▶

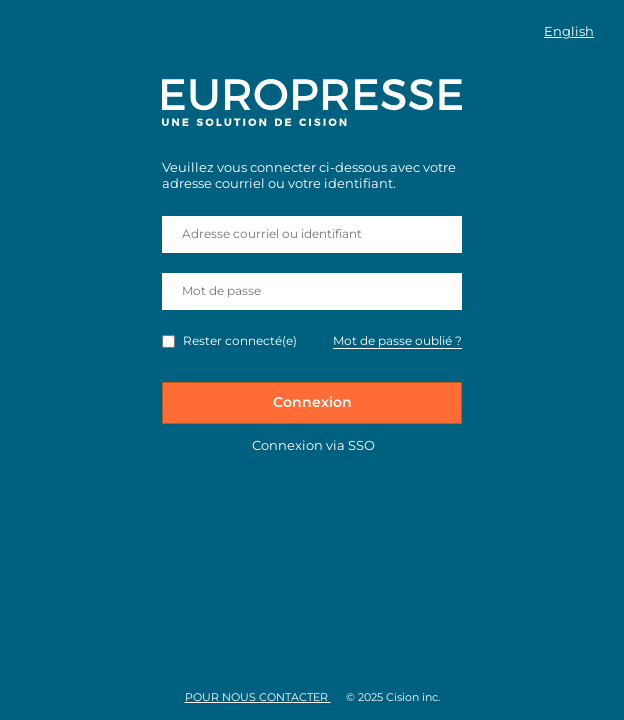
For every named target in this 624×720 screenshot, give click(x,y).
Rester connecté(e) (240, 340)
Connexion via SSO (313, 445)
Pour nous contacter (258, 697)
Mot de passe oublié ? (397, 340)
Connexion (312, 402)
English (569, 31)
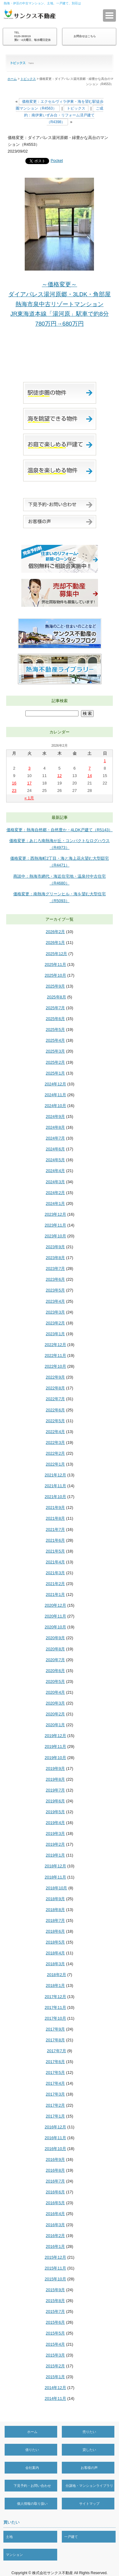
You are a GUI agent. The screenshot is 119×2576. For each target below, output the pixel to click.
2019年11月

◀

:: Exercise goal ::
Pictures are to be omitted. The lines from the line holding "Pour nous contacter (258, 697)" through the closing line of the data above are to be set down exactly, and nothing more.

:: Task solution ::
Pour nous contacter (258, 697)
Mot de passe oublié ? (397, 340)
Connexion (312, 402)
English (569, 31)
You are a GUI agent. The screenshot is 119×2576. For each target below, output the pixel to click.
2019年11月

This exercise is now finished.